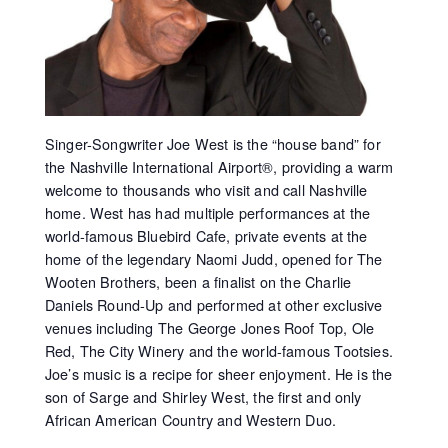
Singer-Songwriter Joe West is the “house band” for
the Nashville International Airport®, providing a warm
welcome to thousands who visit and call Nashville
home. West has had multiple performances at the
world-famous Bluebird Cafe, private events at the
home of the legendary Naomi Judd, opened for The
Wooten Brothers, been a finalist on the Charlie
Daniels Round-Up and performed at other exclusive
venues including The George Jones Roof Top, Ole
Red, The City Winery and the world-famous Tootsies.
Joe’s music is a recipe for sheer enjoyment. He is the
son of Sarge and Shirley West, the first and only
African American Country and Western Duo.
★ ★ ★ ★
Task instructions:
For the records above, output each one exactly and skip any image.

Result of the task:
Singer-Songwriter Joe West is the “house band” for
the Nashville International Airport®, providing a warm
welcome to thousands who visit and call Nashville
home. West has had multiple performances at the
world-famous Bluebird Cafe, private events at the
home of the legendary Naomi Judd, opened for The
Wooten Brothers, been a finalist on the Charlie
Daniels Round-Up and performed at other exclusive
venues including The George Jones Roof Top, Ole
Red, The City Winery and the world-famous Tootsies.
Joe’s music is a recipe for sheer enjoyment. He is the
son of Sarge and Shirley West, the first and only
African American Country and Western Duo.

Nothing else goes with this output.